# Sir Neville Marriner 1924-2016



## Rach Man (Aug 2, 2016)

I don't know if this is the correct place to post this. But Sir Sir Neville Marriner passed away today.What a wonderful conductor he was. There are so many pieces that his orchestras performed wonderfully. He will most certainly be missed by many classical music fans. RIP.


----------



## Clairvoyance Enough (Jul 25, 2014)

I usually can't bear non-HIP Mozart, Handel, and Haydn, but Marriner's recordings were always so crisp and on-point with the tempos that I couldn't help returning to them over and over again (special thanks to him for the only rendition of the 21st piano concerto's rondo that sounds right to me!).

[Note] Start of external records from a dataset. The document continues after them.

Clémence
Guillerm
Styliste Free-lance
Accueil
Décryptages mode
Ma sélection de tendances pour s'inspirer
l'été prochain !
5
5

I'm one of the many who can thank the movie Amadeus for pulling me into CM. I fell in love with that OST and started devouring different interpretations of those pieces on youtube, and I quickly learned to stop being surprised if my favorite version of something was his. For weeks I was spending all of my free time going for late night walks with Marriner's Mozart in my ears.

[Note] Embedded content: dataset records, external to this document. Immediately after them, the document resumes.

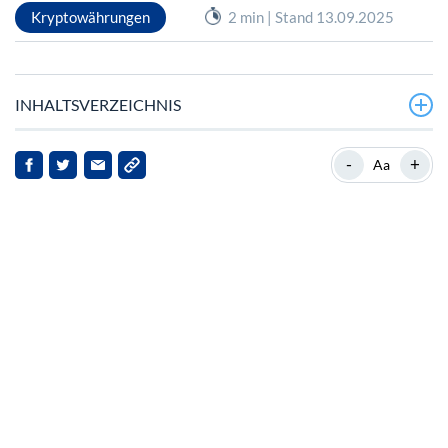
Kryptowährungen
2 min | Stand 13.09.2025
INHALTSVERZEICHNIS
Chainlink übertrifft 100 Milliarden USD an gesichertem
-
+
Aa
Gesamtwert
Chainlink und Polymarket: Eine strategische Allianz
Verbesserung der Genauigkeit von Vorhersagemärkten
Marktimplikationen und Ausblick
Fazit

I've never felt nostalgic about that experience because it was only a couple of years ago, but it's definitely a bittersweet memory now that he's passed. I'm surprised this is affecting me as much as it is honestly.

RIP


----------



## ArtMusic (Jan 5, 2013)

Rest in peace. A great conductor who will definitely be remembered!


----------



## Pugg (Aug 8, 2014)

Traverso started another thread already.


----------



## isorhythm (Jan 2, 2015)

RIP. He's the reason I like Vaughan Williams. And I also love his Mozart.


----------



## Jos (Oct 14, 2013)

Heard the news on another forum, will play some of the "name symphonies" from Haydn that I have by him.
May he rest in peace.


----------